I believe there are ways to deduce where to put the semicolons. This can be deduced from the tokens that begins and ends lines.
Getting rid of semicolons is not that simple. For instance
procedure aproc(var a; d, e, f : Boolean);
when the entire statement is syntactically correct, it's not too hard to figure out where there should be a semicolon but, if there is a syntax error then it's a completely different story. For instance
procedure aproc(var a d, e, f : Boolean);
parameter "a" is in both cases untyped and if the semicolon is missing between the "a" and "d", most Pascal compilers don't even try to emit the correct error message because the resulting statement is syntactically ambiguous. "a" may be an untyped parameter, in which case there should be a semicolon between "a" and "d". if the problem is that the comma is missing, the compiler _assumes_ that "d" is a data type and says it expected a colon ":" (which is incorrect in this case since "d" is not a data type) when it could have easily been that the comma is the missing element.
For a preprocessor to have _some_ chance of accurately placing semicolons in the source, it would have to be a complete parser (one that would have to be _smarter_ than the one implemented in the compiler.) It would have to know that if "d" is a data type, either a colon between "a" and "d" or a semicolon after "a" are required. There is no way for the parser (no matter how smart it may be) to figure out which case is applicable because there isn't enough
auxiliary syntactic information in the statement to make the determination (without using type information.)
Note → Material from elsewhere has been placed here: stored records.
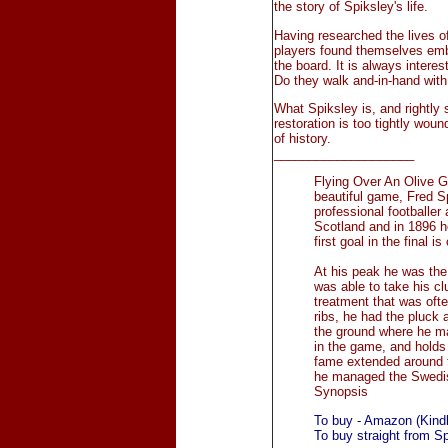
the story of Spiksley's life.
Having researched the lives of
players found themselves embr
the board. It is always intere
Do they walk and-in-hand with 
What Spiksley is, and rightly 
restoration is too tightly wou
of history.
____________________
Flying Over An Olive Gr
beautiful game, Fred 
professional footballer 
Scotland and in 1896 h
first goal in the final 
At his peak he was the 
was able to take his cl
treatment that was oft
ribs, he had the pluck 
the ground where he ma
in the game, and holds 
fame extended around t
he managed the Swedis
Synopsis
To buy - Amazon (Kindl
To buy straight from S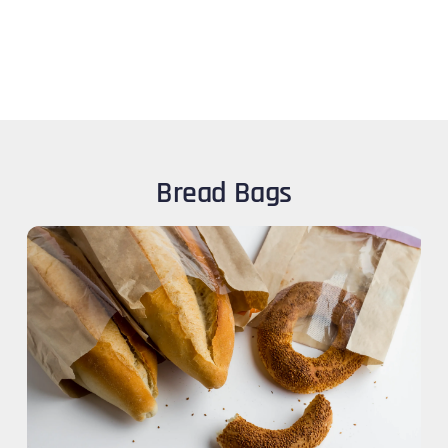
Bread Bags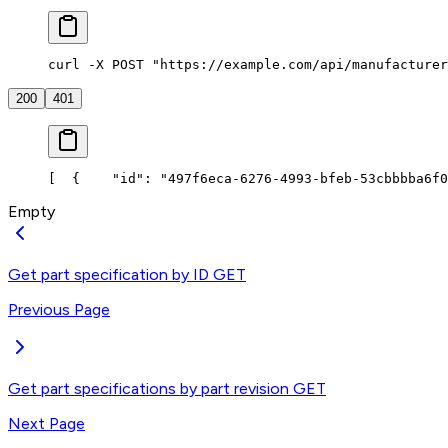
curl -X POST "https://example.com/api/manufacturer
200
401
[
  {
    "id": "497f6eca-6276-4993-bfeb-53cbbbba6f0
Empty
Get part specification by ID
GET
Previous Page
Get part specifications by part revision
GET
Next Page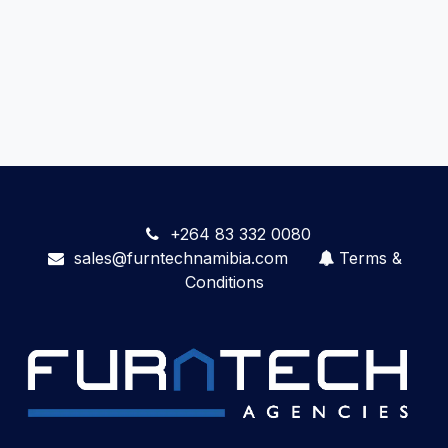
+264 83 332 0080
sales@furntechnamibia.com
Terms &
Conditions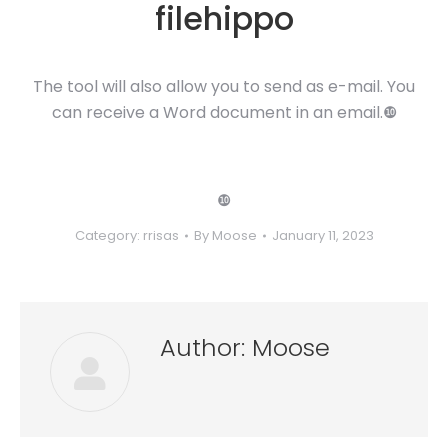
filehippo
The tool will also allow you to send as e-mail. You
can receive a Word document in an email.❿
❿
Category:
rrisas
By
Moose
January 11, 2023
Author:
Moose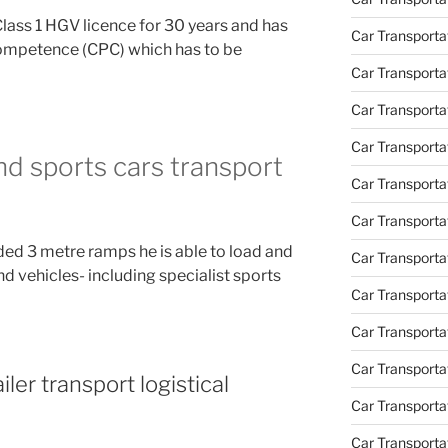
Class 1 HGV licence for 30 years and has
Car Transporta
Competence (CPC) which has to be
Car Transport
Car Transportat
Car Transporta
and sports cars transport
Car Transporta
Car Transport
ded 3 metre ramps he is able to load and
Car Transporta
nd vehicles- including specialist sports
Car Transporta
Car Transporta
Car Transport
iler transport logistical
Car Transporta
Car Transporta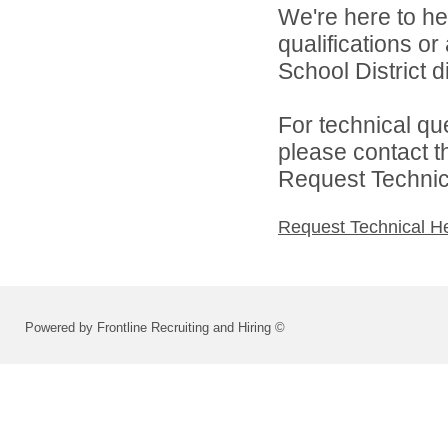
We're here to he
qualifications o
School District di
For technical qu
please contact t
Request Technica
Request Technical H
Powered by Frontline Recruiting and Hiring ©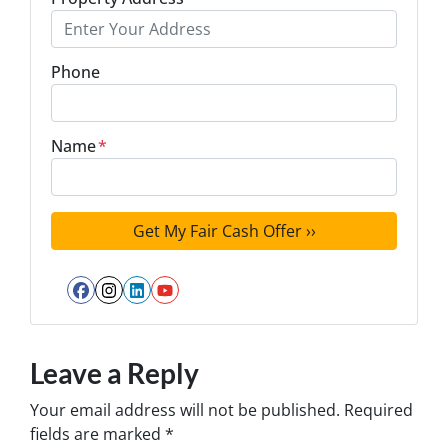
Phone
Name
*
Facebook
Instagram
LinkedIn
YouTube
Leave a Reply
Your email address will not be published.
Required
fields are marked
*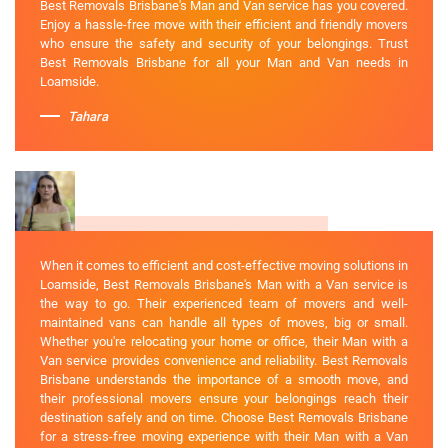
Best Removals Brisbane's Man and Van service has you covered.
Enjoy a hassle-free move with their efficient and friendly movers
who ensure the safety and security of your belongings. Trust
Best Removals Brisbane for all your Man and Van needs in
Loamside.
Tahara
When it comes to efficient and cost-effective moving solutions in
Loamside, Best Removals Brisbane's Man with a Van service is
the way to go. Their experienced team of movers and well-
maintained vans can handle all types of moves, big or small.
Whether you're relocating your home or office, their Man with a
Van service provides convenience and reliability. Best Removals
Brisbane understands the importance of a smooth move, and
their professional movers ensure your belongings reach their
destination safely and on time. Choose Best Removals Brisbane
for a stress-free moving experience with their Man with a Van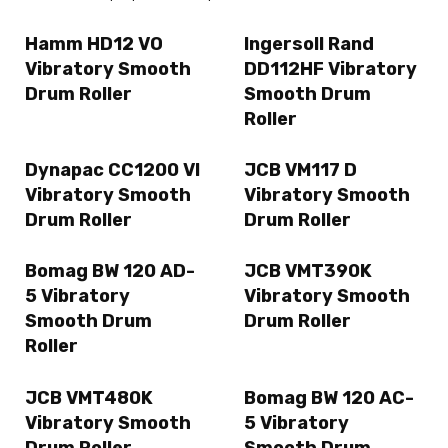
Hamm HD12 VO
Ingersoll Rand
Vibratory Smooth
DD112HF Vibratory
Drum Roller
Smooth Drum
Roller
Dynapac CC1200 VI
JCB VM117 D
Vibratory Smooth
Vibratory Smooth
Drum Roller
Drum Roller
Bomag BW 120 AD-
JCB VMT390K
5 Vibratory
Vibratory Smooth
Smooth Drum
Drum Roller
Roller
JCB VMT480K
Bomag BW 120 AC-
Vibratory Smooth
5 Vibratory
Drum Roller
Smooth Drum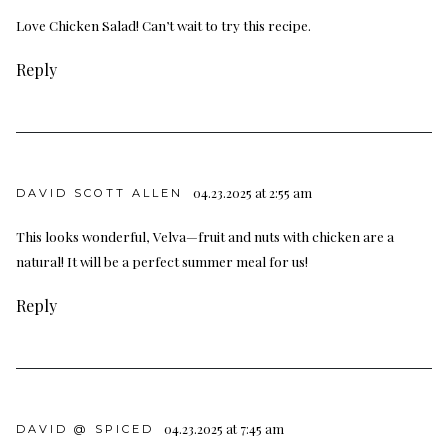
Love Chicken Salad! Can’t wait to try this recipe.
Reply
04.23.2025 at 2:55 am
DAVID SCOTT ALLEN
This looks wonderful, Velva—fruit and nuts with chicken are a
natural! It will be a perfect summer meal for us!
Reply
04.23.2025 at 7:45 am
DAVID @ SPICED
Your "semicolon paster" would end up declaring untyped parameters every time there is a comma missing between "var" parameters resulting in one parameter being untyped and the remainder being passed by value instead of reference and, the worst part is, the programmer would not have a clue that the missing comma resulted in a definition with a completely different meaning than what he/she intended.
And that doesn't include the additional problems caused by the possibility that the programmer forgot the "var" keyword (which is required to declare untyped parameter but not typed ones.)
It is also worth noting that while parsing Pascal is usually reasonably fast, your preprocessor, if it were a full parser, it would definitely result in perceptibly slower compile times.